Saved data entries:
******
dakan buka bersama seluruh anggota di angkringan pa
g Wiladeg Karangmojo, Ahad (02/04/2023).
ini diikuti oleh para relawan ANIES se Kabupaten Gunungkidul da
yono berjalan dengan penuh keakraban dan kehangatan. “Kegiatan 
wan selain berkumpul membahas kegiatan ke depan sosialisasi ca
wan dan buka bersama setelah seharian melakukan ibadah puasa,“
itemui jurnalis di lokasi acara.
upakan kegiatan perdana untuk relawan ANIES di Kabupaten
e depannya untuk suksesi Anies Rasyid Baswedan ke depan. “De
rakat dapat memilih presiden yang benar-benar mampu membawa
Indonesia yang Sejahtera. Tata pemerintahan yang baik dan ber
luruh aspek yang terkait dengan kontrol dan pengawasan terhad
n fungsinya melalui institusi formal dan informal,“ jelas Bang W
******
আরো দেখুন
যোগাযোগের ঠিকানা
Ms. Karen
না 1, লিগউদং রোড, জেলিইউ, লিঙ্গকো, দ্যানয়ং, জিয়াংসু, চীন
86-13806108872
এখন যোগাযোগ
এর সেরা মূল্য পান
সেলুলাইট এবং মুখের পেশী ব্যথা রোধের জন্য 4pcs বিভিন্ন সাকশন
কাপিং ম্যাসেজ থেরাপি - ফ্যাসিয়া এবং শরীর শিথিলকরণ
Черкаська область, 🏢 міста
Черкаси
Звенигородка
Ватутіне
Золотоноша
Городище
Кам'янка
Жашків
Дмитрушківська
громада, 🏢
******
### EXERCISE OBJECTIVE
Extract every line above that contains the word "depan".

### REPLY TO THE TASK
wan selain berkumpul membahas kegiatan ke depan sosialisasi ca
e depannya untuk suksesi Anies Rasyid Baswedan ke depan. “De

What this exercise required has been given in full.